In Elon Musk’s latest Twitter antics, the CEO branded several media organizations, including NPR and BBC, as “government-funded media.” Musk, a frequent critic of liberal media outlets, initially labeled NPR as “state-affiliated media,” putting it on a par with the Russian propaganda network RT and China’s Xinhua News Agency. However, the media platform then changed the label to “government-funded media” following backlash from NPR and BBC. In a recent statement, NPR said the media company will officially quit Twitter altogether: “NPR will no longer post fresh content to its 52 official Twitter feeds, becoming the first major news organization to go silent on the social media platform.” In explaining its decision, NPR cited Twitter’s initial branding of the network as “state-affiliated media,” the same term it uses for propaganda outlets in Russia, China, and other autocratic countries. BBC also objects to Musk’s label and works with Twitter to resolve the issue.
By Sophie Tanno; April 9. 2023
The BBC is seeking a swift resolution after Twitter branded it as “government funded media.”
Britain’s national broadcaster is predominantly funded by UK households via a license fee, which is also required to watch non-BBC channels or live services. This is supplemented by income from commercial operations.
The @BBC account – which has 2.2 million followers – is currently branded as government funded. The label has not been given to the BBC’s other accounts, including BBC News (World) and BBC Breaking News.
Twitter has not given a definition for what it considers “government funded media” to constitute.
In a statement provided to CNN, the BBC said: “We are speaking to Twitter to resolve this issue as soon as possible.
“The BBC is, and always has been, independent. We are funded by the British public through the licence fee.”

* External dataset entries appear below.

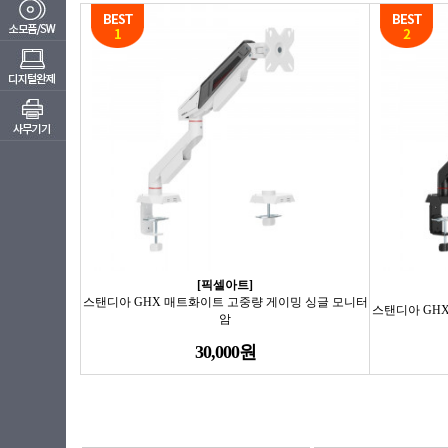
[픽셀아트]
스탠디아 GHX 매트화이트 고중량 게이밍 싱글 모니터
스탠디아 GH
암
30,000원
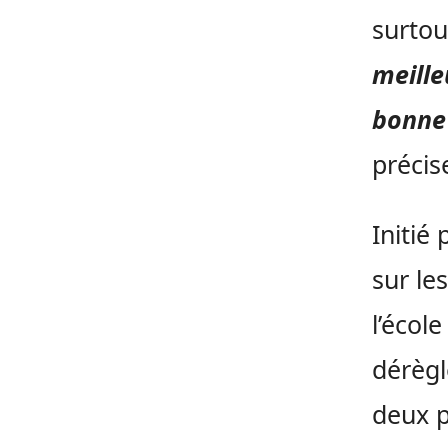
surtou
meill
bonne 
précis
Initié
sur le
l’écol
dérègl
deux p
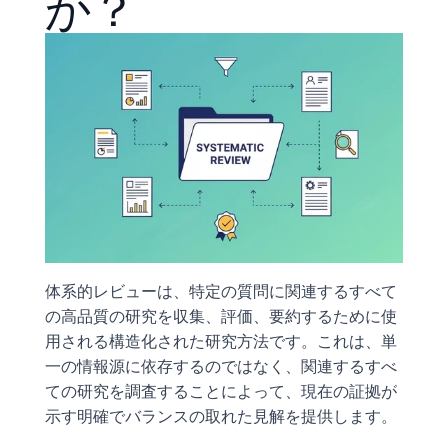
か？
体系的レビューは、特定の質問に関連するすべて
の高品質の研究を収集、評価、要約するために使
用される構造化された研究方法です。これは、単
一の情報源に依存するのではなく、関連するすべ
ての研究を調査することによって、現在の証拠が
示す明確でバランスの取れた見解を提供します。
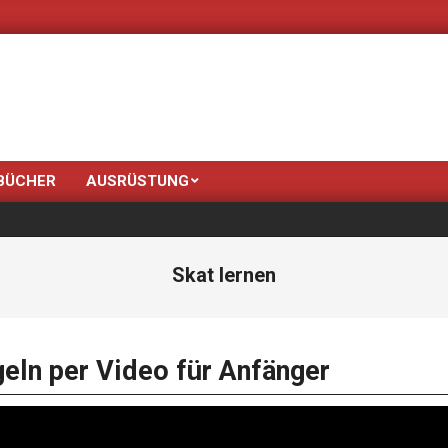
Neue Farben bringt der Fr
BÜCHER
AUSRÜSTUNG
Skat lernen
eln per Video für Anfänger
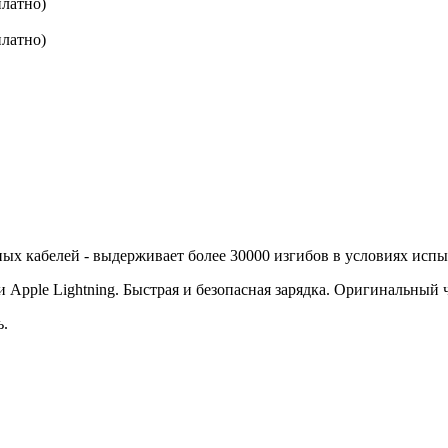
платно)
платно)
чных кабелей - выдерживает более 30000 изгибов в условиях исп
 Apple Lightning. Быстрая и безопасная зарядка. Оригинальный 
ь.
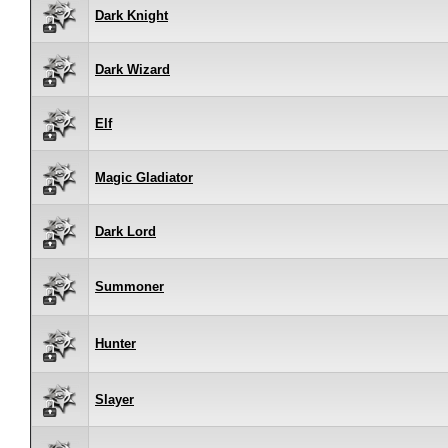
Dark Knight
Dark Wizard
Elf
Magic Gladiator
Dark Lord
Summoner
Hunter
Slayer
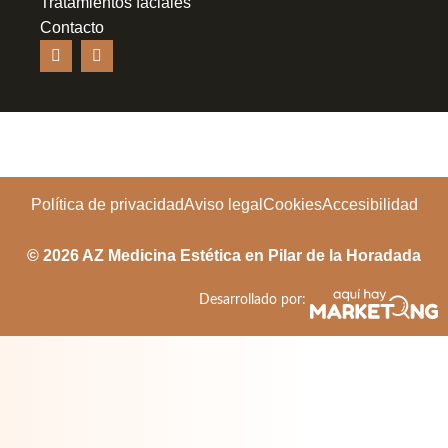
Tratamientos faciales
Contacto
Política de privacidad
Aviso legal
Cookies
Accesibilidad
© 2026 AZ Medicina Estética en Pilar de la Horadada
Desarrollado por:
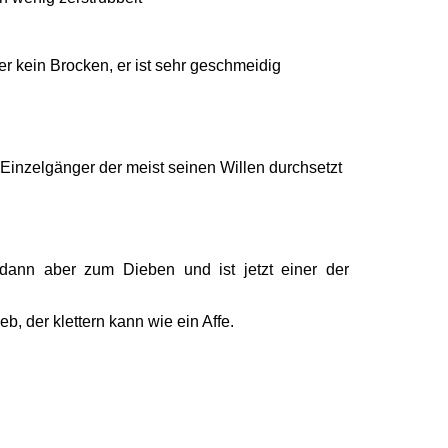
ber kein Brocken, er ist sehr geschmeidig
n Einzelgänger der meist seinen Willen durchsetzt
 dann aber zum Dieben und ist jetzt einer der
b, der klettern kann wie ein Affe.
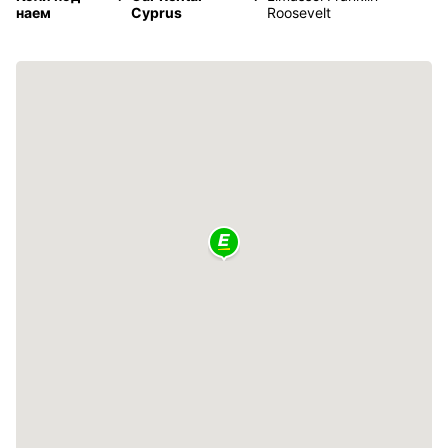
наем
Cyprus
Roosevelt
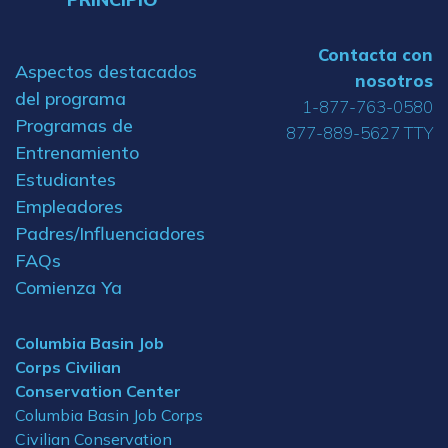
Contacta con
Aspectos destacados
nosotros
del programa
1-877-763-0580
Programas de
877-889-5627 TTY
Entrenamiento
Estudiantes
Empleadores
Padres/Influenciadores
FAQs
Comienza Ya
Columbia Basin Job
Corps Civilian
Conservation Center
Columbia Basin Job Corps
Civilian Conservation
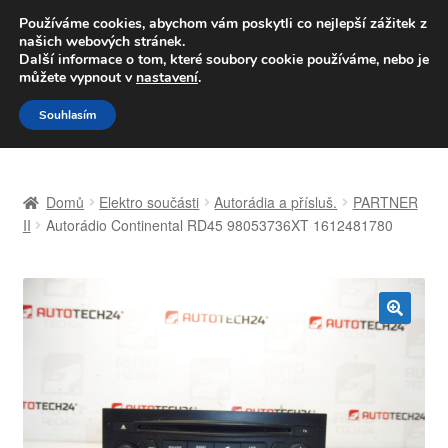
DOPRAVA od 139,-Kč
Používáme cookies, abychom vám poskytli co nejlepší zážitek z
našich webových stránek.
Volejte po-pá 9-16 704 494 494
Další informace o tom, které soubory cookie používáme, nebo je
můžete vypnout v
nastavení
.
Přeskočit
Přejít
Menu
Souhlasím
na
k
navigaci
obsahu
Úvodní stránka
webu
Domů
Elektro součásti
Autorádia a přísluš.
PARTNER
Celosvětová doprava
II
Autorádio Continental RD45 98053736XT 1612481780
Doprava
Kontakt
🔍
Košík
Můj účet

The BBC received the label after a similar one was given to America’s National Public Radio (NPR).
Twitter initially designated the US broadcaster as “state-affiliated media,” putting it on a par with Russian propaganda network RT and China’s Xinhua News Agency.
Following backlash from NPR – who said it would not tweet from the account while the label was in place – it was instead changed to “government funded media.”
NPR receives some funding from public institutions but the vast majority comes from sources such as corporate sponsorships and NPR membership fees.
Twitter defines state-affiliated media outlets as outlets “where the state exercises control over editorial content through financial resources, direct or indirect political pressures, and/or control over production and distribution.”